• [MATERIAL SHOWN]
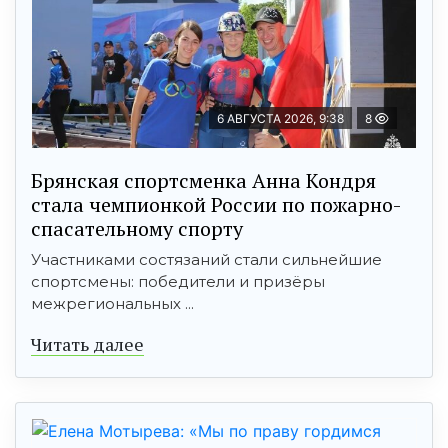
6 АВГУСТА 2026, 9:38
8
Брянская спортсменка Анна Кондря
стала чемпионкой России по пожарно-
спасательному спорту
Участниками состязаний стали сильнейшие
спортсмены: победители и призёры
межрегиональных ...
Читать далее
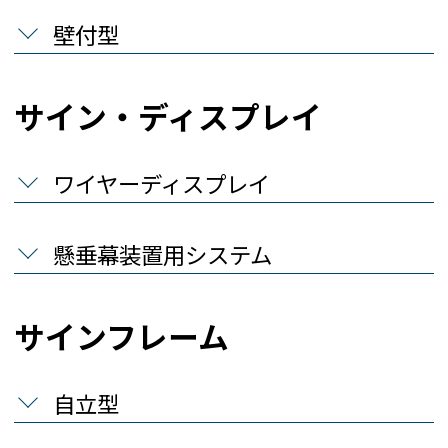
壁付型
サイン・ディスプレイ
ワイヤーディスプレイ
懸垂幕装置用システム
サインフレーム
自立型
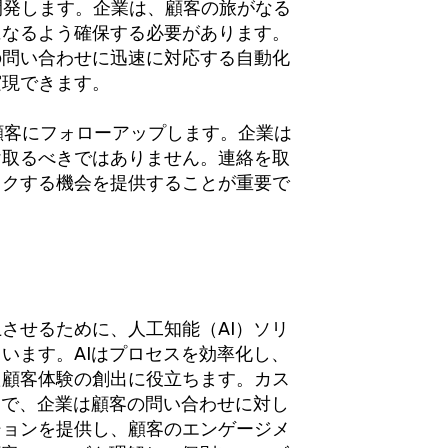
を開発します。企業は、顧客の旅がなる
になるよう確保する必要があります。
の問い合わせに迅速に対応する自動化
実現できます。
、顧客にフォローアップします。企業は
け取るべきではありません。連絡を取
ックする機会を提供することが重要で
させるために、人工知能（AI）ソリ
います。AIはプロセスを効率化し、
た顧客体験の創出に役立ちます。カス
とで、企業は顧客の問い合わせに対し
ションを提供し、顧客のエンゲージメ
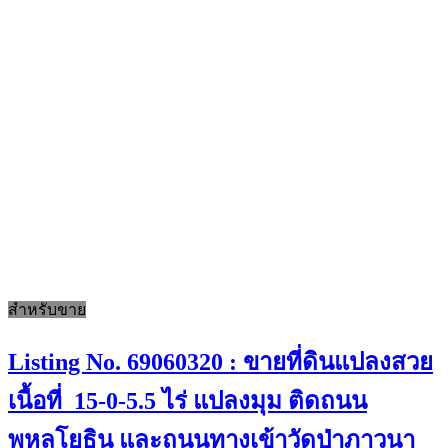
สำหรับขาย
Listing No. 69060320 : ขายที่ดินแปลงสวย
เนื้อที่ 15-0-5.5 ไร่ แปลงมุม ติดถนน
พหลโยธิน และถนนทางเข้าวัดป่าภาวนา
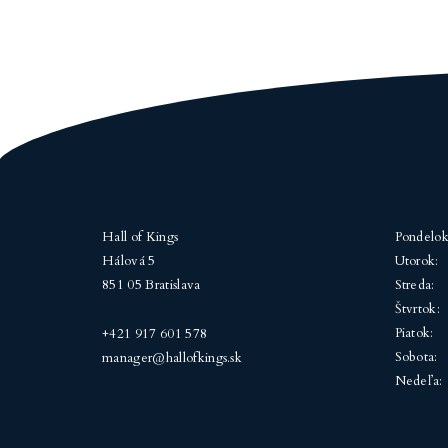
Hall of Kings
Pondelok
Hálová 5
Utorok:
851 05 Bratislava
Streda:
Štvrtok:
Piatok:
+421 917 601 578
Sobota:
manager@hallofkings.sk
Nedeľa:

• [PROBLEM DESCRIPTION] All entries above are to be restated exactly, with every image omitted.

• [ANSWER AREA]
6 АВГУСТА 2026, 9:38
8
Брянская спортсменка Анна Кондря
стала чемпионкой России по пожарно-
спасательному спорту
Участниками состязаний стали сильнейшие
спортсмены: победители и призёры
межрегиональных ...
Читать далее
壁付型
サイン・ディスプレイ
ワイヤーディスプレイ
懸垂幕装置用システム
サインフレーム
自立型
を開発します。企業は、顧客の旅がなる
になるよう確保する必要があります。
の問い合わせに迅速に対応する自動化
実現できます。
、顧客にフォローアップします。企業は
け取るべきではありません。連絡を取
ックする機会を提供することが重要で
させるために、人工知能（AI）ソリ
います。AIはプロセスを効率化し、
た顧客体験の創出に役立ちます。カス
とで、企業は顧客の問い合わせに対し
ションを提供し、顧客のエンゲージメ
สำหรับขาย
Listing No. 69060320 : ขายที่ดินแปลงสวย
เนื้อที่ 15-0-5.5 ไร่ แปลงมุม ติดถนน
พหลโยธิน และถนนทางเข้าวัดป่าภาวนา
Hall of Kings
Pondelok
Hálová 5
Utorok:
851 05 Bratislava
Streda:
Štvrtok:
Piatok:
+421 917 601 578
Sobota:
manager@hallofkings.sk
Nedeľa:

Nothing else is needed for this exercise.